▸ Assigned task
Your reply should consist of the entries, copied exactly and stripped of images.

▸ Materials provided
=== Section Start ===

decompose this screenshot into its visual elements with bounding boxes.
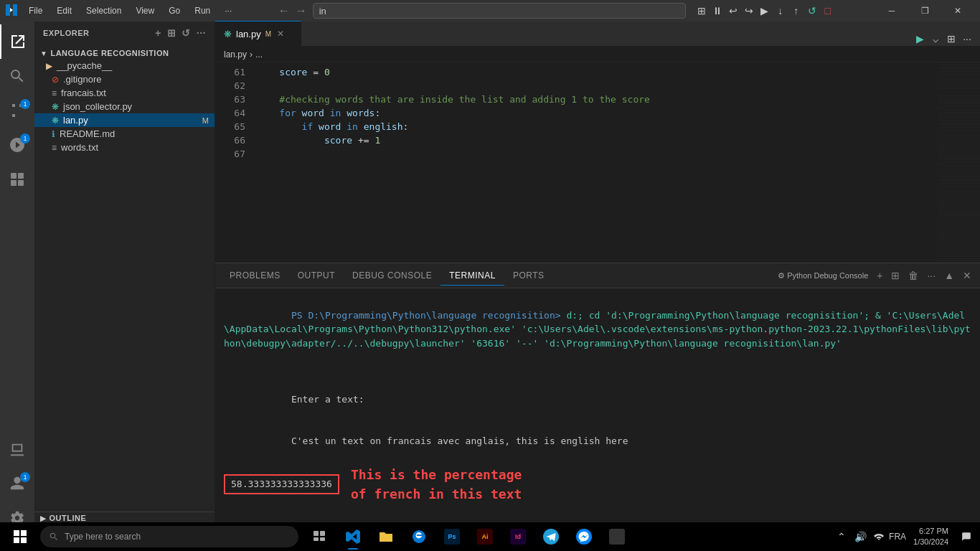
tray-network[interactable]: [870, 524, 887, 550]
activity-bar: 1 1 1: [0, 22, 34, 535]
taskbar-search-placeholder: Type here to search: [65, 532, 141, 542]
tab-close-button[interactable]: ✕: [275, 27, 286, 40]
remote-explorer-activity-icon[interactable]: [0, 432, 34, 466]
minimize-button[interactable]: ─: [875, 0, 908, 22]
tree-section-header[interactable]: ▼ LANGUAGE RECOGNISITION: [34, 47, 215, 59]
breadcrumb-file[interactable]: lan.py: [224, 50, 247, 60]
terminal-content[interactable]: PS D:\Programming\Python\language recogn…: [215, 288, 980, 535]
file-lan-py[interactable]: ❋ lan.py M: [34, 113, 215, 127]
edge-taskbar-app[interactable]: [403, 522, 435, 551]
svg-rect-4: [314, 531, 319, 536]
close-button[interactable]: ✕: [941, 0, 974, 22]
menu-view[interactable]: View: [130, 4, 160, 17]
file-readme[interactable]: ℹ README.md: [34, 127, 215, 141]
python-debug-label: ⚙ Python Debug Console: [778, 271, 868, 281]
unknown-taskbar-app[interactable]: [601, 522, 633, 551]
layout-btn[interactable]: ⊞: [694, 4, 709, 18]
run-code-button[interactable]: ▶: [913, 32, 927, 46]
menu-go[interactable]: Go: [163, 4, 186, 17]
breadcrumb-sep: ›: [250, 50, 253, 60]
code-editor[interactable]: 61 62 63 64 65 66 67 score = 0 #checking…: [215, 62, 980, 263]
debug-restart-btn[interactable]: ↩: [726, 4, 740, 18]
menu-more[interactable]: ···: [219, 4, 237, 17]
tab-lan-py[interactable]: ❋ lan.py M ✕: [215, 21, 301, 46]
close-panel-button[interactable]: ✕: [960, 268, 974, 283]
tab-problems[interactable]: PROBLEMS: [221, 266, 289, 286]
start-button[interactable]: [3, 522, 37, 551]
indesign-taskbar-app[interactable]: Id: [502, 522, 534, 551]
main-app: 1 1 1 EXPLORER + ⊞: [0, 22, 980, 535]
py-file-icon2: ❋: [52, 102, 59, 112]
task-view-app[interactable]: [304, 522, 336, 551]
menu-run[interactable]: Run: [189, 4, 216, 17]
new-file-icon[interactable]: +: [155, 27, 161, 39]
debug-stepover-btn[interactable]: ↪: [742, 4, 756, 18]
photoshop-taskbar-app[interactable]: Ps: [436, 522, 468, 551]
account-activity-icon[interactable]: 1: [0, 466, 34, 501]
explorer-activity-icon[interactable]: [0, 24, 34, 59]
file-words[interactable]: ≡ words.txt: [34, 141, 215, 154]
tab-debug-console[interactable]: DEBUG CONSOLE: [344, 266, 440, 286]
git-file-icon: ⊘: [52, 75, 59, 85]
svg-rect-2: [11, 180, 17, 186]
debug-stepinto-btn[interactable]: ↓: [773, 4, 788, 18]
titlebar-left: File Edit Selection View Go Run ···: [6, 4, 237, 18]
source-control-activity-icon[interactable]: 1: [0, 93, 34, 128]
tab-output[interactable]: OUTPUT: [289, 266, 344, 286]
extensions-activity-icon[interactable]: [0, 162, 34, 197]
run-debug-activity-icon[interactable]: 1: [0, 128, 34, 162]
layout-btn2[interactable]: ⏸: [710, 4, 725, 18]
refresh-icon[interactable]: ↺: [182, 27, 191, 39]
collapse-icon[interactable]: ···: [197, 27, 206, 39]
tab-terminal[interactable]: TERMINAL: [440, 266, 504, 286]
file-pycache[interactable]: ▶ __pycache__: [34, 59, 215, 72]
taskbar-clock[interactable]: 6:27 PM 1/30/2024: [908, 526, 954, 548]
taskbar-apps: Ps Ai Id: [304, 522, 633, 551]
file-json-collector[interactable]: ❋ json_collector.py: [34, 100, 215, 113]
debug-stop-btn[interactable]: □: [821, 4, 835, 18]
search-activity-icon[interactable]: [0, 59, 34, 93]
telegram-taskbar-app[interactable]: [535, 522, 567, 551]
menu-file[interactable]: File: [23, 4, 48, 17]
split-editor-button[interactable]: ⊞: [944, 32, 958, 46]
vscode-taskbar-app[interactable]: [337, 522, 369, 551]
split-terminal-button[interactable]: ⊞: [888, 268, 903, 283]
notification-button[interactable]: [956, 524, 977, 550]
terminal-enter-text: Enter a text:: [224, 378, 971, 420]
more-panel-button[interactable]: ···: [924, 268, 938, 283]
add-terminal-button[interactable]: +: [874, 268, 885, 283]
new-folder-icon[interactable]: ⊞: [167, 27, 176, 39]
command-search-bar[interactable]: in: [313, 3, 686, 19]
nav-back-button[interactable]: ←: [278, 4, 290, 17]
nav-forward-button[interactable]: →: [296, 4, 307, 17]
svg-rect-5: [320, 531, 325, 536]
debug-stepout-btn[interactable]: ↑: [789, 4, 804, 18]
file-lan-py-label: lan.py: [63, 115, 88, 126]
file-francais[interactable]: ≡ francais.txt: [34, 86, 215, 100]
kill-terminal-button[interactable]: 🗑: [905, 268, 921, 283]
run-options-button[interactable]: ⌵: [928, 32, 943, 46]
menu-selection[interactable]: Selection: [80, 4, 127, 17]
illustrator-taskbar-app[interactable]: Ai: [469, 522, 501, 551]
file-explorer-taskbar-app[interactable]: [370, 522, 402, 551]
tab-ports[interactable]: PORTS: [504, 266, 553, 286]
file-gitignore[interactable]: ⊘ .gitignore: [34, 72, 215, 86]
more-actions-button[interactable]: ···: [960, 32, 974, 46]
titlebar-menu: File Edit Selection View Go Run ···: [23, 4, 237, 17]
activity-bar-bottom: 1: [0, 432, 34, 535]
menu-edit[interactable]: Edit: [51, 4, 77, 17]
clock-date: 1/30/2024: [913, 537, 948, 547]
maximize-panel-button[interactable]: ▲: [941, 268, 957, 283]
tray-volume[interactable]: 🔊: [852, 524, 869, 550]
tray-chevron[interactable]: ⌃: [833, 524, 850, 550]
taskbar-search[interactable]: Type here to search: [40, 526, 298, 547]
messenger-taskbar-app[interactable]: [568, 522, 600, 551]
restore-button[interactable]: ❐: [908, 0, 941, 22]
svg-rect-6: [314, 537, 319, 541]
debug-continue-btn[interactable]: ▶: [758, 4, 772, 18]
section-label: LANGUAGE RECOGNISITION: [50, 49, 169, 57]
panel-area: PROBLEMS OUTPUT DEBUG CONSOLE TERMINAL P…: [215, 263, 980, 535]
debug-restart2-btn[interactable]: ↺: [805, 4, 819, 18]
terminal-input-text: C'est un text on francais avec anglais, …: [224, 420, 971, 463]
tray-language[interactable]: FRA: [889, 524, 906, 550]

=== Section End ===

▸ Answer for the task
decompose this screenshot into its visual elements with bounding boxes.
tray-network[interactable]: [870, 524, 887, 550]
activity-bar: 1 1 1: [0, 22, 34, 535]
taskbar-search-placeholder: Type here to search: [65, 532, 141, 542]
tab-close-button[interactable]: ✕: [275, 27, 286, 40]
remote-explorer-activity-icon[interactable]: [0, 432, 34, 466]
minimize-button[interactable]: ─: [875, 0, 908, 22]
tree-section-header[interactable]: ▼ LANGUAGE RECOGNISITION: [34, 47, 215, 59]
breadcrumb-file[interactable]: lan.py: [224, 50, 247, 60]
terminal-content[interactable]: PS D:\Programming\Python\language recogn…: [215, 288, 980, 535]
file-lan-py[interactable]: ❋ lan.py M: [34, 113, 215, 127]
edge-taskbar-app[interactable]: [403, 522, 435, 551]
svg-rect-4: [314, 531, 319, 536]
close-button[interactable]: ✕: [941, 0, 974, 22]
menu-view[interactable]: View: [130, 4, 160, 17]
file-readme[interactable]: ℹ README.md: [34, 127, 215, 141]
python-debug-label: ⚙ Python Debug Console: [778, 271, 868, 281]
unknown-taskbar-app[interactable]: [601, 522, 633, 551]
layout-btn[interactable]: ⊞: [694, 4, 709, 18]
run-code-button[interactable]: ▶: [913, 32, 927, 46]
menu-go[interactable]: Go: [163, 4, 186, 17]
breadcrumb-sep: ›: [250, 50, 253, 60]
code-editor[interactable]: 61 62 63 64 65 66 67 score = 0 #checking…: [215, 62, 980, 263]
debug-restart-btn[interactable]: ↩: [726, 4, 740, 18]
menu-more[interactable]: ···: [219, 4, 237, 17]
tab-lan-py[interactable]: ❋ lan.py M ✕: [215, 21, 301, 46]
close-panel-button[interactable]: ✕: [960, 268, 974, 283]
tab-problems[interactable]: PROBLEMS: [221, 266, 289, 286]
start-button[interactable]: [3, 522, 37, 551]
indesign-taskbar-app[interactable]: Id: [502, 522, 534, 551]
main-app: 1 1 1 EXPLORER + ⊞: [0, 22, 980, 535]
py-file-icon2: ❋: [52, 102, 59, 112]
task-view-app[interactable]: [304, 522, 336, 551]
menu-run[interactable]: Run: [189, 4, 216, 17]
new-file-icon[interactable]: +: [155, 27, 161, 39]
debug-stepover-btn[interactable]: ↪: [742, 4, 756, 18]
photoshop-taskbar-app[interactable]: Ps: [436, 522, 468, 551]
account-activity-icon[interactable]: 1: [0, 466, 34, 501]
explorer-activity-icon[interactable]: [0, 24, 34, 59]
file-words[interactable]: ≡ words.txt: [34, 141, 215, 154]
tab-debug-console[interactable]: DEBUG CONSOLE: [344, 266, 440, 286]
git-file-icon: ⊘: [52, 75, 59, 85]
svg-rect-2: [11, 180, 17, 186]
debug-stepinto-btn[interactable]: ↓: [773, 4, 788, 18]
titlebar-left: File Edit Selection View Go Run ···: [6, 4, 237, 18]
source-control-activity-icon[interactable]: 1: [0, 93, 34, 128]
tab-output[interactable]: OUTPUT: [289, 266, 344, 286]
extensions-activity-icon[interactable]: [0, 162, 34, 197]
run-debug-activity-icon[interactable]: 1: [0, 128, 34, 162]
layout-btn2[interactable]: ⏸: [710, 4, 725, 18]
refresh-icon[interactable]: ↺: [182, 27, 191, 39]
collapse-icon[interactable]: ···: [197, 27, 206, 39]
tab-terminal[interactable]: TERMINAL: [440, 266, 504, 286]
file-pycache[interactable]: ▶ __pycache__: [34, 59, 215, 72]
taskbar-clock[interactable]: 6:27 PM 1/30/2024: [908, 526, 954, 548]
taskbar-apps: Ps Ai Id: [304, 522, 633, 551]
file-json-collector[interactable]: ❋ json_collector.py: [34, 100, 215, 113]
debug-stop-btn[interactable]: □: [821, 4, 835, 18]
search-activity-icon[interactable]: [0, 59, 34, 93]
telegram-taskbar-app[interactable]: [535, 522, 567, 551]
menu-file[interactable]: File: [23, 4, 48, 17]
split-editor-button[interactable]: ⊞: [944, 32, 958, 46]
vscode-taskbar-app[interactable]: [337, 522, 369, 551]
split-terminal-button[interactable]: ⊞: [888, 268, 903, 283]
notification-button[interactable]: [956, 524, 977, 550]
terminal-enter-text: Enter a text:: [224, 378, 971, 420]
more-panel-button[interactable]: ···: [924, 268, 938, 283]
add-terminal-button[interactable]: +: [874, 268, 885, 283]
new-folder-icon[interactable]: ⊞: [167, 27, 176, 39]
command-search-bar[interactable]: in: [313, 3, 686, 19]
nav-back-button[interactable]: ←: [278, 4, 290, 17]
nav-forward-button[interactable]: →: [296, 4, 307, 17]
svg-rect-5: [320, 531, 325, 536]
debug-stepout-btn[interactable]: ↑: [789, 4, 804, 18]
file-lan-py-label: lan.py: [63, 115, 88, 126]
file-francais[interactable]: ≡ francais.txt: [34, 86, 215, 100]
kill-terminal-button[interactable]: 🗑: [905, 268, 921, 283]
run-options-button[interactable]: ⌵: [928, 32, 943, 46]
menu-selection[interactable]: Selection: [80, 4, 127, 17]
illustrator-taskbar-app[interactable]: Ai: [469, 522, 501, 551]
file-explorer-taskbar-app[interactable]: [370, 522, 402, 551]
tab-ports[interactable]: PORTS: [504, 266, 553, 286]
file-gitignore[interactable]: ⊘ .gitignore: [34, 72, 215, 86]
more-actions-button[interactable]: ···: [960, 32, 974, 46]
titlebar-menu: File Edit Selection View Go Run ···: [23, 4, 237, 17]
activity-bar-bottom: 1: [0, 432, 34, 535]
menu-edit[interactable]: Edit: [51, 4, 77, 17]
clock-date: 1/30/2024: [913, 537, 948, 547]
maximize-panel-button[interactable]: ▲: [941, 268, 957, 283]
tray-volume[interactable]: 🔊: [852, 524, 869, 550]
tray-chevron[interactable]: ⌃: [833, 524, 850, 550]
taskbar-search[interactable]: Type here to search: [40, 526, 298, 547]
messenger-taskbar-app[interactable]: [568, 522, 600, 551]
restore-button[interactable]: ❐: [908, 0, 941, 22]
svg-rect-6: [314, 537, 319, 541]
debug-continue-btn[interactable]: ▶: [758, 4, 772, 18]
section-label: LANGUAGE RECOGNISITION: [50, 49, 169, 57]
panel-area: PROBLEMS OUTPUT DEBUG CONSOLE TERMINAL P…: [215, 263, 980, 535]
debug-restart2-btn[interactable]: ↺: [805, 4, 819, 18]
terminal-input-text: C'est un text on francais avec anglais, …: [224, 420, 971, 463]
tray-language[interactable]: FRA: [889, 524, 906, 550]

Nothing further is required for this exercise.